Peut-on partager une expérience ?
Tous les membres de la famille ont perdu la même femme et accomplissent le même voyage. Pourtant, aucun événement ne possède exactement la même signification pour chacun d’eux.
La mort d’Addie est un deuil, une libération, une énigme ou une difficulté pratique selon celui qui parle. La traversée de la rivière devient une épreuve héroïque pour certains et une catastrophe évitable pour d’autres. Même les gestes les plus visibles restent ouverts à plusieurs interprétations.
Le dispositif polyphonique du roman fait ainsi apparaître une distinction essentielle entre partager un événement et partager une expérience. Les personnages peuvent se trouver au même endroit, subir les mêmes épreuves et appartenir à la même famille sans habiter un monde commun.
La narration ne répare pas cette séparation. Elle la rend perceptible.

Le lecteur passe d’une conscience à l’autre, découvre les secrets, les désirs et les malentendus, mais cette circulation ne produit jamais un point de vue capable de réunir les autres. La totalité du roman est faite de perspectives qui demeurent irréductibles les unes aux autres.
Aucun récit commun
Tandis que j’agonise raconte un voyage relativement simple : une famille transporte le corps d’une femme jusqu’au lieu où elle souhaitait être enterrée. Faulkner transforme pourtant cette intrigue en une expérience radicale de la pluralité des consciences.
Les Bundren avancent dans le même chariot, affrontent les mêmes obstacles et transportent le même cadavre, mais chacun poursuit une histoire différente. Les liens familiaux ne produisent ni compréhension mutuelle ni langage partagé ; ils obligent seulement des individus séparés à continuer d’agir ensemble.

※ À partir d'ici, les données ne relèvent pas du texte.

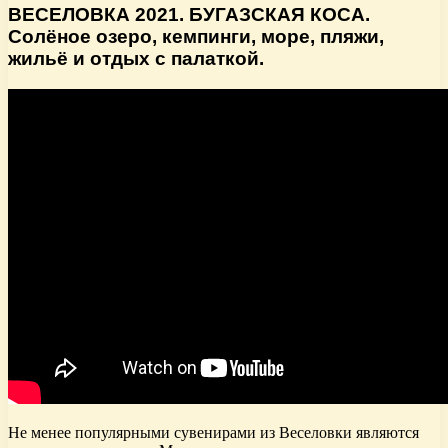
ВЕСЕЛОВКА 2021. БУГАЗСКАЯ КОСА.
Солёное озеро, кемпинги, море, пляжи,
жильё и отдых с палаткой.
Не менее популярными сувенирами из Веселовки являются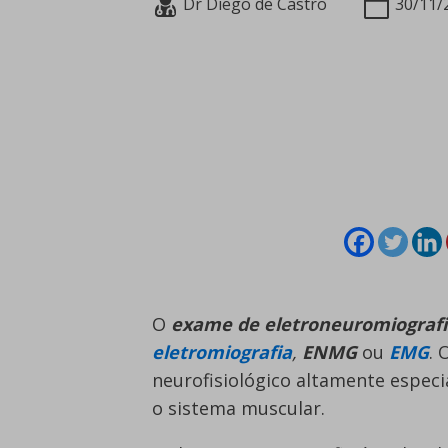
Dr Diego de Castro
30/11/
O
exame de eletroneuromiograf
eletromiografia
,
ENMG
ou
EMG
. 
neurofisiológico altamente especia
o sistema muscular.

C’est peut-être ce qui rend le roman aussi troublant. La multiplication des voix pourrait laisser espérer qu’en additionnant les perspectives, le lecteur finira par atteindre une vérité commune. Faulkner montre exactement l’inverse. Plus nous connaissons les personnages, plus leurs différences deviennent irréductibles.
Le roman ne rassemble pas les voix.
Il organise leur coexistence.
Tandis que j’agonise ne pose donc pas seulement la question de savoir comment raconter une même histoire depuis plusieurs points de vue. Il demande si une histoire commune existe réellement lorsque chacun donne aux événements une signification différente.
La famille Bundren arrive finalement à destination. Le voyage s’achève, mais aucun récit partagé n’en résulte. Chacun aura traversé la même histoire depuis un monde qui lui appartient.